Absolutely! Over 90 percent of recent college graduates with Humanities and Liberal Arts degrees are able to find the job that begins their career, according to a national report done by Georgetown’s Center on Education and the Workforce in 2015. That number is very similar to rates of employment for recent grads with degrees related to Mathematics or Computer Science.
What kind of job do you want? An English major opens up many doors. Employment opportunities for people with Bachelor’s degrees are very similar and many employers are more swayed by your work and internship experience than your major. That being said, large numbers of English majors find jobs in education or in management positions as well as in media, the arts, or in the legal field. You can see the kinds of jobs Georgetown English majors get in the Career Center’s yearly Post-Graduation Outcomes reports. Also, you can check out the English Major Alumni page to see what kinds of careers Georgetown English majors pursue.
Some big-time CEOs love hiring English majors. Employers are increasingly looking to hire people who have “soft skills,” which range from communication to being able to gather and synthesize diverse sources of information. English courses – especially the Senior Seminar – prioritize student-led discussion and long-term research papers, which give students opportunities to learn how to write, research and communicate more effectively. Keep in mind that many employers were English and humanities majors themselves!

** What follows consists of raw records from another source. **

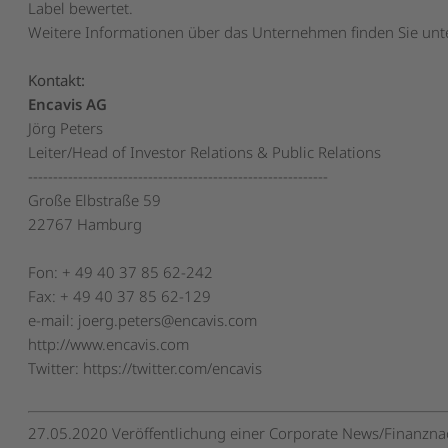
Label bewertet.
Weitere Informationen über das Unternehmen finden Sie un
Kontakt:
Encavis AG
Jörg Peters
Leiter/Head of Investor Relations & Public Relations
------------------------------------------------------------
Große Elbstraße 59
22767 Hamburg
Fon: + 49 40 37 85 62-242
Fax: + 49 40 37 85 62-129
e-mail: joerg.peters@encavis.com
http://www.encavis.com
Twitter: https://twitter.com/encavis
27.05.2020 Veröffentlichung einer Corporate News/Finanznac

There are reports showing that people with Liberal Arts degrees earn less at their first job than other majors, but those reports also show that this gap only exists at the very beginnings of a career. In fact, the gap closes significantly over time. Another important factor in earnings is where rather than what you study. Good news: graduates from Georgetown have the fourth-highest annual income of any university in the country.
“I’ve decided to declare as an English major. I know you’ve heard a lot about how English majors and liberal arts majors don’t get jobs or don’t make as much money as people with math or computer science or economics degrees, but that’s not exactly true. I can get a job – a job that I actually want – with my English degree, and I can spend my time in college studying a subject that gives me a sense of fulfillment and allows me to take amazing classes and actively engage with topics that matter to me. As an English major, I can better understand the world and my place in it, meet amazing people, and network with amazing professors.”